While the GRE test provides an additional data point for assessment and can be used to quickly corroborate or check other impressions of an application, the Department of History faculty felt that the GRE requirement has the potential to skew our applicant pool and interfere with the holistic evaluation of our applicants. The cost of taking and studying for the GRE, including paying for books and for sending test scores–not to mention the time for preparation and for taking the exam itself–might discourage applications to our graduate program at a time when our department is making a concerted effort to broaden and diversify our graduate student body.
Critics have raised serious concerns about the ways that the GRE exam requirement may restrict access to graduate study, distort the admissions process, and, according to some studies, particularly disadvantage low income applicants, women, and people of color. Our review of this varied literature led us to conclude that there was insufficient evidence to show that the GRE provided an essential tool for assessing the potential of a future historian given the other components of our graduate application.
In light of the substantial costs of the GRE, both financial and programmatic, the department has decided to eliminate the GRE requirement, and will not accept GRE scores. Our departmental admissions committees will rely on the other components of our graduate application, including past experience and accomplishments, academic transcripts, letters of recommendation, and writing samples that demonstrate not just how applicants write but how they think about history. These writing samples, which include an extended historical essay based in primary sources and an original book review, are particularly valuable for evaluating our applicants’ qualifications for graduate study in history at Yale.
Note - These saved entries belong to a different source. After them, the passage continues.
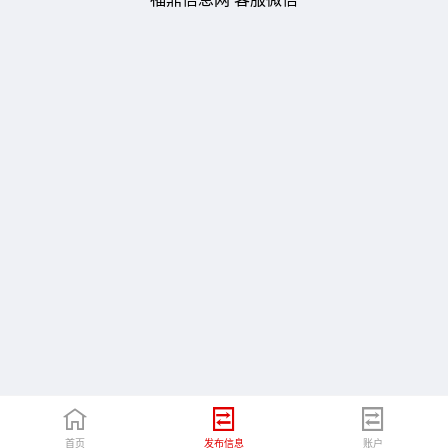
首页
发布信息
账户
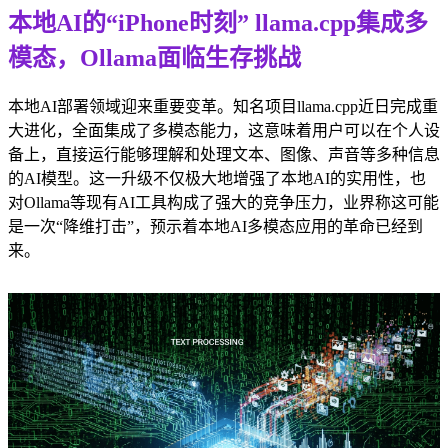
本地AI的“iPhone时刻” llama.cpp集成多
模态，Ollama面临生存挑战
本地AI部署领域迎来重要变革。知名项目llama.cpp近日完成重
大进化，全面集成了多模态能力，这意味着用户可以在个人设
备上，直接运行能够理解和处理文本、图像、声音等多种信息
的AI模型。这一升级不仅极大地增强了本地AI的实用性，也
对Ollama等现有AI工具构成了强大的竞争压力，业界称这可能
是一次“降维打击”，预示着本地AI多模态应用的革命已经到
来。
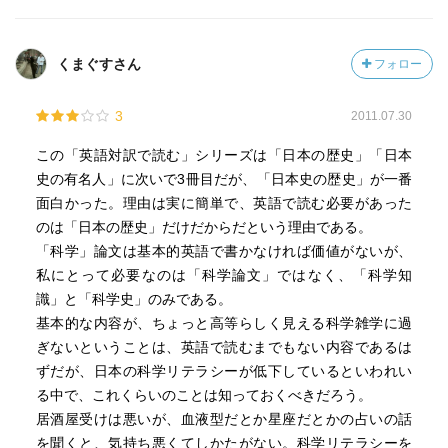
くまぐすさん
フォロー
3
2011.07.30
この「英語対訳で読む」シリーズは「日本の歴史」「日本
史の有名人」に次いで3冊目だが、「日本史の歴史」が一番
面白かった。理由は実に簡単で、英語で読む必要があった
のは「日本の歴史」だけだからだという理由である。
「科学」論文は基本的英語で書かなければ価値がないが、
私にとって必要なのは「科学論文」ではなく、「科学知
識」と「科学史」のみである。
基本的な内容が、ちょっと高等らしく見える科学雑学に過
ぎないということは、英語で読むまでもない内容であるは
ずだが、日本の科学リテラシーが低下しているといわれい
る中で、これくらいのことは知っておくべきだろう。
居酒屋受けは悪いが、血液型だとか星座だとかの占いの話
を聞くと、気持ち悪くてしかたがない。科学リテラシーを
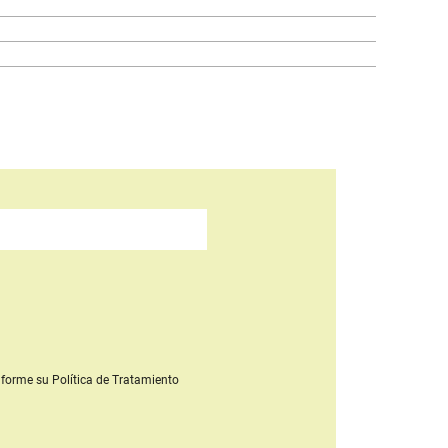
forme su Política de Tratamiento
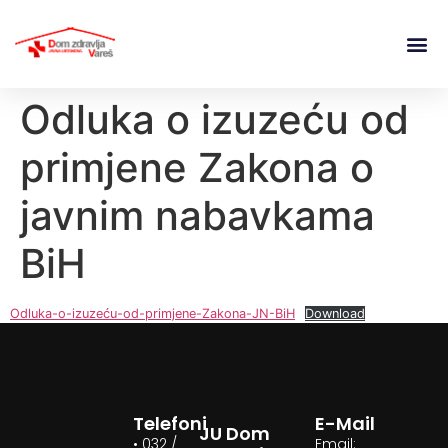
Odluka o izuzeću od
primjene Zakona o
javnim nabavkama
BiH
Odluka-o-izuzeću-od-primjene-Zakona-JN-BiH
Download
Telefoni
E-Mail
JU Dom
• 032 /
Email:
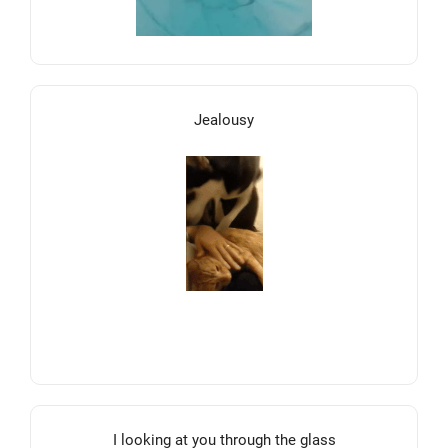
Jealousy
I looking at you through the glass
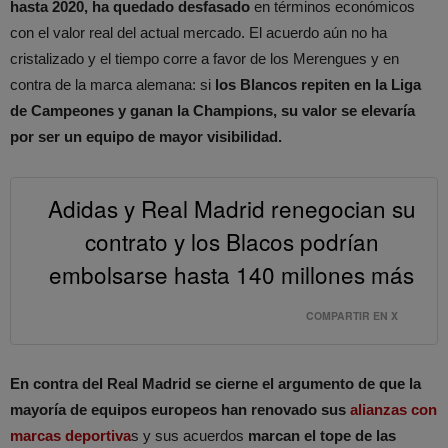
hasta 2020, ha quedado desfasado
en términos económicos
con el valor real del actual mercado. El acuerdo aún no ha
cristalizado y el tiempo corre a favor de los Merengues y en
contra de la marca alemana: si
los Blancos repiten en la Liga
de Campeones y ganan la Champions, su valor se elevaría
por ser un equipo de mayor visibilidad.
Adidas y Real Madrid renegocian su
contrato y los Blacos podrían
embolsarse hasta 140 millones más
COMPARTIR EN X
En contra del Real Madrid se cierne el argumento de que la
mayoría de equipos europeos han renovado sus
alianzas con
marcas deportiva
s y sus acuerdos
marcan el tope de las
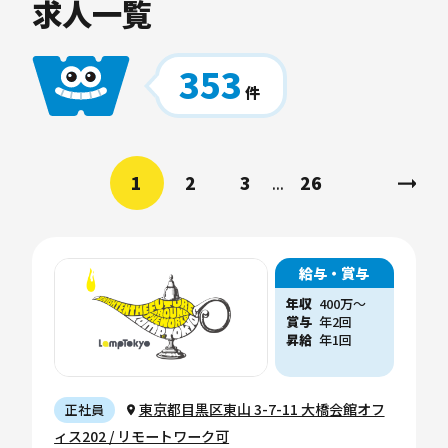
求人一覧
353
件
1
2
3
26
...
給与・賞与
年収
400
万
〜
賞与
年2回
昇給
年1回
東京都目黒区東山 3-7-11 大橋会館オフ
正社員
ィス202 / リモートワーク可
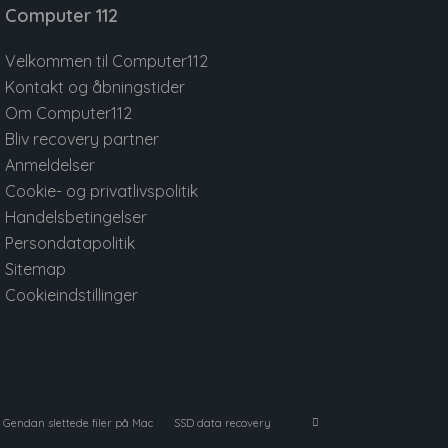
Computer 112
Velkommen til Computer112
Kontakt og åbningstider
Om Computer112
Bliv recovery partner
Anmeldelser
Cookie- og privatlivspolitik
Handelsbetingelser
Persondatapolitik
Sitemap
Cookieindstillinger
Gendan slettede filer på Mac
SSD data recovery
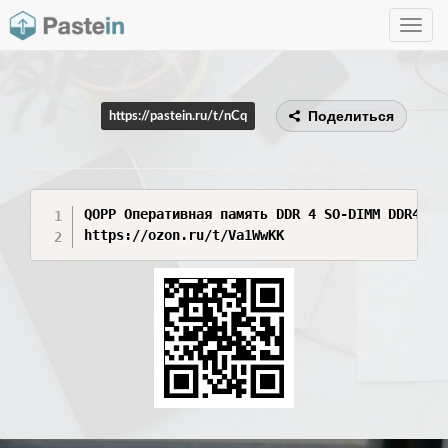
Toggle
navig
Поделиться
https://pastein.ru/t/nCq
QOPP Оперативная память DDR 4 SO-DIMM DDR4, 32
https://ozon.ru/t/Va1WwKK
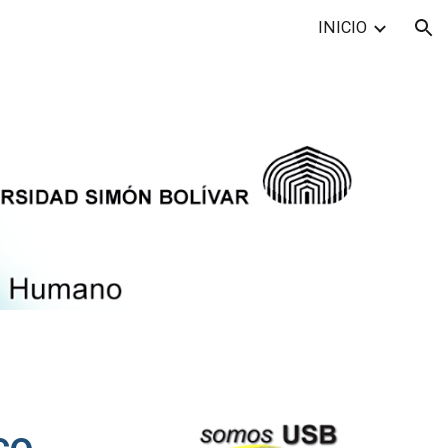
INICIO
ion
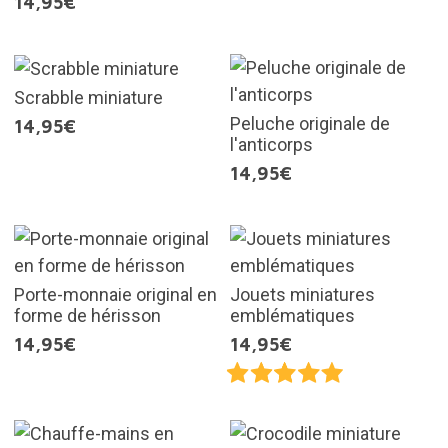
14,95€
Scrabble miniature
Peluche originale de
14,95€
l'anticorps
14,95€
Porte-monnaie original en
Jouets miniatures
forme de hérisson
emblématiques
14,95€
14,95€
Current Yale history graduate students overwhelmingly favored eliminating the GRE in graduate admissions. In a survey completed by more than half our current doctoral students, they expressed a near unanimous opinion that the test is costly, stressful, and–most importantly–a poor indicator of skills relevant to their success in graduate school. Students questioned the utility of assessing their analytical and writing skills based on two 30-minute essays and the applicability of many aspects of the quantitative reasoning assessment. The GRE as a whole, they felt, did not particularly reflect the type of work done by historians.
To be sure, there are risks in eliminating the GRE. In recent years, GPAs and letters of recommendation have become somewhat inflated, making it more difficult to separate truly motivated and skilled scholars from other applicants. The recent college application scandal also has revealed the potential for deception in various elements of an application process, including standardized tests. The GRE could provide an additional check on writing and analytical skills demonstrated in other application materials.
We also recognize that eliminating the GRE could have unintended impacts on student diversity. The GRE, like all standardized tests, provides a common metric in assessing students from wide-ranging backgrounds. It allows for a correlation of writing, reading, and analytical skills under similar conditions. In the absence of the GRE, students from less well known or less prestigious institutions, or students whose undergraduate academic record is mixed, could be disadvantaged by the removal of the GRE requirement. So we have committed to taking extra care with applications from colleges that do not routinely send graduate students to top history programs.
The elimination of the GRE, we hope, will reduce obstacles to applicants and will encourage a broader range of potential students to apply, including those who may feel disadvantaged by standardized tests or those who have less experience with them. We will review our decision after three complete application cycles to determine how well the new requirements are working. We hope to recruit a more diverse student body, from different socioeconomic backgrounds, more varied regions, and with different educational experiences, and, in the process, to affirm our departmental commitment to diversity and equity. Such an affirmation seems all the more important as Yale and other universities seek to invigorate the humanities in the twenty-first century.